C’est tout un changement de paradigme qui est proposé, le mardi 4 août, aux médecins qui prennent en charge un patient souffrant d’obésité.
Cessez de vous concentrer uniquement sur la perte de poids, leur demandent de nouvelles lignes directrices publiées par le Journal de l’Association médicale canadienne, et attaquez-vous à des paramètres de santé comme le diabète, les taux de lipides sanguins et l’hypertension.
« En suivant ces cibles-là, plutôt que simplement le poids corporel, si ces paramètres-là s’améliorent, le travail est fait, indépendamment du poids corporel », a résumé en entrevue le docteur André Tchernof, qui est membre du conseil d’administration d’Obésité Canada.
Développées par Obésité Canada et l’Association canadienne des médecins et des chirurgiens bariatriques, les Lignes directrices canadiennes de pratique clinique pour l’obésité chez l’adulte remplacent celles qui étaient en vigueur depuis 2006.
Ce sont quelque 500 000 articles scientifiques qui ont été épluchés par des chercheurs et rassemblés en 19 chapitres.
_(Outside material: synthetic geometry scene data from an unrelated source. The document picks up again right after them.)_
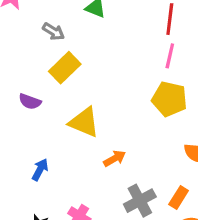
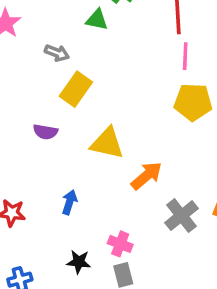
orange arrow: (115, 158) -> (146, 176), size x1.4

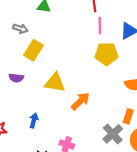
gray cross: (181, 216) -> (113, 134), moved

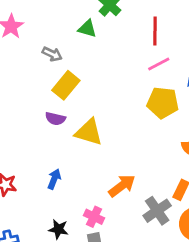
pink line: (100, 26) -> (159, 64), turned 56
purple semicircle: (16, 78) -> (55, 119), moved
orange arrow: (80, 101) -> (122, 186), moved

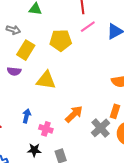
yellow pentagon: (163, 103) -> (61, 40), moved
purple semicircle: (55, 119) -> (14, 71), moved
pink cross: (94, 217) -> (46, 129), moved

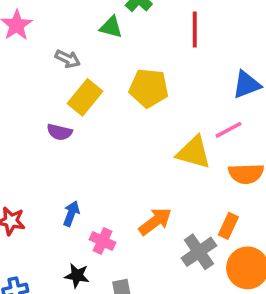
pink line: (88, 27) -> (228, 130), moved
yellow triangle: (46, 80) -> (194, 152), moved

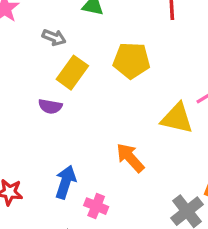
blue arrow: (71, 214) -> (66, 182), size x1.4
orange arrow: (155, 221) -> (130, 158), moved, turned -92

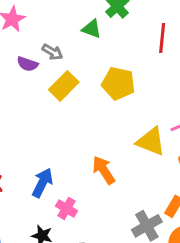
purple semicircle: (50, 106) -> (27, 64), moved

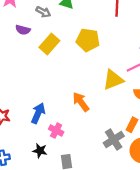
gray arrow: (52, 52) -> (43, 12), moved
yellow triangle: (151, 141) -> (113, 80), turned -40

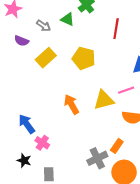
orange arrow: (81, 102) -> (71, 104), moved
blue arrow: (38, 113) -> (27, 124), turned -66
Les nouvelles lignes directrices reconnaissent entre autres qu’une perte de poids durable peut être un objectif extrêmement difficile à atteindre.
« Certains professionnels de la santé vont aborder la question de cette façon, en disant qu’il faut mieux manger et bouger plus, a dit le docteur Tchernof. C’est un peu simpliste, parce que le corps va compenser.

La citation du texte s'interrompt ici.